Connect from Node.js using this package's client:

// Auto-start a local server (dies with process) and you can then send it data
const embedder = await Embedder.create('Xenova/all-MiniLM-L6-v2', {
  mode: 'grpc',
  grpcAddress: 'localhost:50051',
});

// Connect this client into a remote server
const embedder = await Embedder.create('Xenova/all-MiniLM-L6-v2', {
  mode: 'grpc',
  grpcAddress: '10.0.1.42:50051',
  autoStartServer: false,
});

const vectors = await embedder.embed(['Hello world']);
await embedder.destroy();

Multi-server load balancing

Point a WorkerPool at multiple servers. The idle-worker queue acts as a natural load balancer — workers on faster servers (GPU) finish sooner and pick up proportionally more tasks.

const embedder = await Embedder.create('Xenova/all-MiniLM-L6-v2', {
  mode: 'grpc',               // or 'socket'
  dtype: 'fp16',              // uniform across all servers
  servers: [
    { address: 'localhost:50051', workers: 6, device: 'cuda', provider: 'cuda' },
    { address: 'localhost:50052', workers: 6, device: 'cuda', provider: 'cuda' },
    { address: 'localhost:50053', workers: 2, device: 'cpu' },
  ],
  autoStartServer: true,
});
// 14 workers total; GPU servers receive ~5× more requests than the CPU server

Note that autoStartServer: true means that it will create those servers and then send worker clients to them. These three servers are all local and tied to this process.


Model management

Model compatibility (ONNX)

Embedeer runs models via onnxruntime-node. Models chosen from Hugging Face must provide an ONNX export compatible with ONNX Runtime, or be convertible to ONNX (see Optimum).

Pulling/pre-caching models

Embedeer supports pre-caching and managing downloaded models.

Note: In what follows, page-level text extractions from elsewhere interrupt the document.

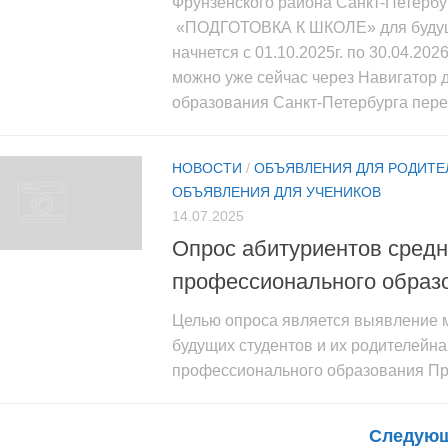
Фрунзенского района Санкт-Петербу
«ПОДГОТОВКА К ШКОЛЕ» для будущи
начнется с 01.10.2025г. по 30.04.202
можно уже сейчас через Навигатор 
образования Санкт-Петербурга перей
НОВОСТИ
/
ОБЪЯВЛЕНИЯ ДЛЯ РОДИТЕ
ОБЪЯВЛЕНИЯ ДЛЯ УЧЕНИКОВ
14.07.2025
Опрос абитуриентов средн
профессионального образ
Целью опроса является выявление 
будущих студентов и их родителейна
профессионального образования Пр
Следующ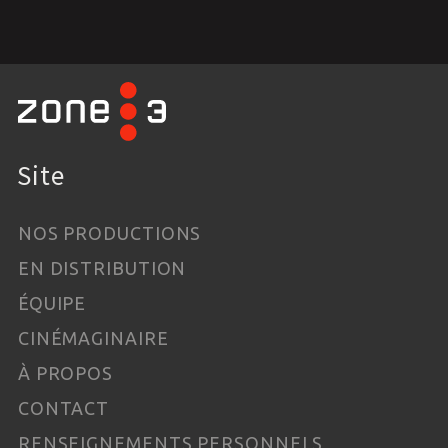
Site
NOS PRODUCTIONS
EN DISTRIBUTION
ÉQUIPE
CINÉMAGINAIRE
À PROPOS
CONTACT
RENSEIGNEMENTS PERSONNELS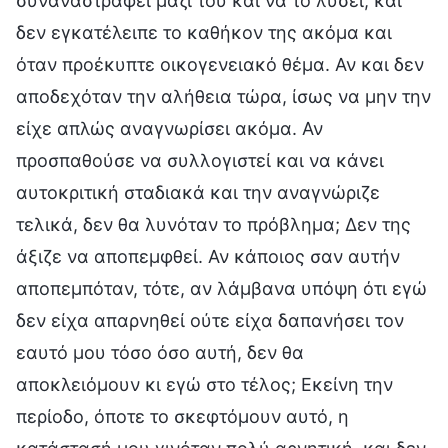
συναναστραφεί μαζί του και να το λύσει, και
δεν εγκατέλειπε το καθήκον της ακόμα και
όταν προέκυπτε οικογενειακό θέμα. Αν και δεν
αποδεχόταν την αλήθεια τώρα, ίσως να μην την
είχε απλώς αναγνωρίσει ακόμα. Αν
προσπαθούσε να συλλογιστεί και να κάνει
αυτοκριτική σταδιακά και την αναγνώριζε
τελικά, δεν θα λυνόταν το πρόβλημα; Δεν της
άξιζε να αποπεμφθεί. Αν κάποιος σαν αυτήν
αποπεμπόταν, τότε, αν λάμβανα υπόψη ότι εγώ
δεν είχα απαρνηθεί ούτε είχα δαπανήσει τον
εαυτό μου τόσο όσο αυτή, δεν θα
αποκλειόμουν κι εγώ στο τέλος; Εκείνη την
περίοδο, όποτε το σκεφτόμουν αυτό, η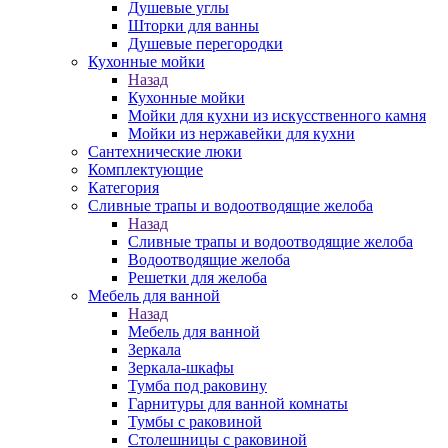
Душевые углы
Шторки для ванны
Душевые перегородки
Кухонные мойки
Назад
Кухонные мойки
Мойки для кухни из искусственного камня
Мойки из нержавейки для кухни
Сантехнические люки
Комплектующие
Категория
Cливные трапы и водоотводящие желоба
Назад
Cливные трапы и водоотводящие желоба
Водоотводящие желоба
Решетки для желоба
Мебель для ванной
Назад
Мебель для ванной
Зеркала
Зеркала-шкафы
Тумба под раковину
Гарнитуры для ванной комнаты
Тумбы с раковиной
Столешницы с раковиной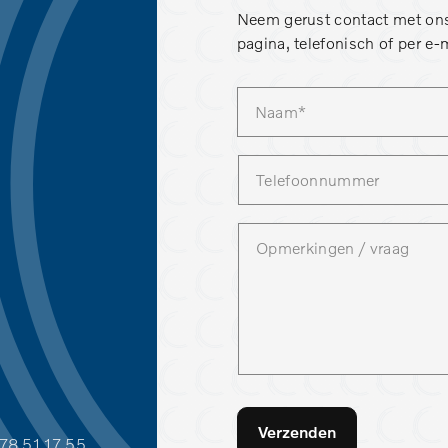
Neem gerust contact met ons
pagina, telefonisch of per e-m
Verzenden
78 51 17 55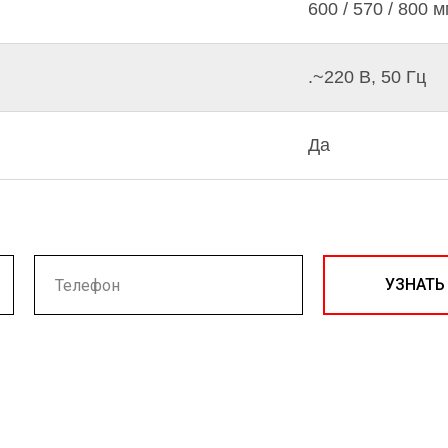
600 / 570 / 800 
.~220 В, 50 Гц
Да
УЗНАТЬ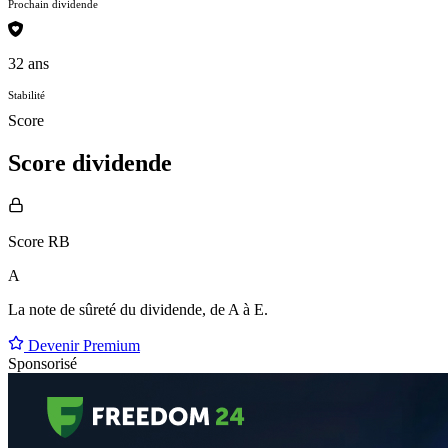
Prochain dividende
32 ans
Stabilité
Score
Score dividende
Score RB
A
La note de sûreté du dividende, de
A à E
.
Devenir Premium
Sponsorisé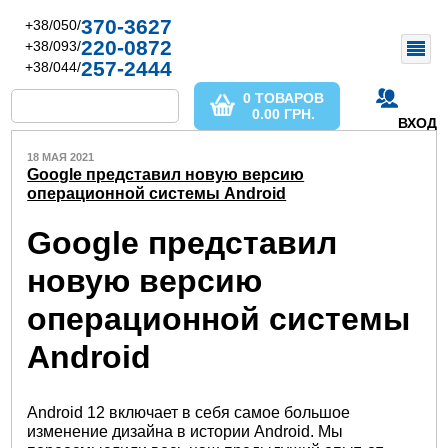
370-3627
+38/050/
220-0872
+38/093/
257-2444
+38/044/
0 ТОВАРОВ
0.00
ГРН.
ВХОД
18 МАЯ 2021
Google представил новую версию
операционной системы Android
Google представил
новую версию
операционной системы
Android
Android 12 включает в себя самое большое
изменение дизайна в истории Android. Мы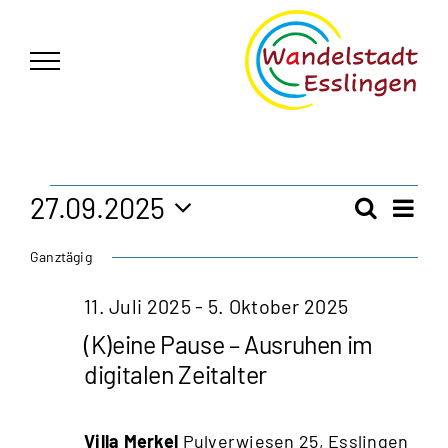
Zum
German
▼
Inhalt
springen
Veranstaltungen
27.09.2025
Vera
Suche
Veran
Tag
Ansi
Datum
für
Ganztägig
Navi
wählen.
Such
27.
11. Juli 2025
-
5. Oktober 2025
und
(K)eine Pause – Ausruhen im
September
Ansic
digitalen Zeitalter
2025
Navig
Villa Merkel
Pulverwiesen 25, Esslingen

  • Pull (pre-cache) a model via the CLI: npx @jsilvanus/embedeer --model Xenova/all-MiniLM-L6-v2
  • Programmatic pre-cache using loadModel()
  • Cache location: default is ~/.embedeer/models. Override with the CLI --cache-dir option or the cacheDir argument to loadModel().

Local models

  • Use a local model path directly (no copying): npx @jsilvanus/embedeer --use-local /path/to/local-model --data "Hello world"
  • Copy a local model into the cache and give it a stable name: npx @jsilvanus/embedeer --load-local /path/to/local-model --name my-local-model
  • Use local modal after copying: npx @jsilvanus/embedeer --model my-local-model or npx @jsilvanus/embedeer --model ~/.embedeer/models/my-local-model

Programmatic helpers

Some helpers are available to the public API:

  • importLocalModel(src, { name?, cacheDir? }) — copy a local model into the cache and return { modelName, path }.
  • await Embedder.create('/path/to/local-model', { cacheDir: '/my/cache' }); — use a model from a custom path
  • getCacheDir() — return the resolved cache directory used by embedeer (useful when you want to manage files yourself).
  • isModelDownloaded(name) / listModels() / getCachedModels() — inspect the cache.
  • deleteModel(name) — remove a cached model directory.
  • getLoadedModels() — returns an array of model names currently loaded by active worker pools.
  • deleteModel(modelName, { cacheDir? }) — remove cached model directories matching modelName.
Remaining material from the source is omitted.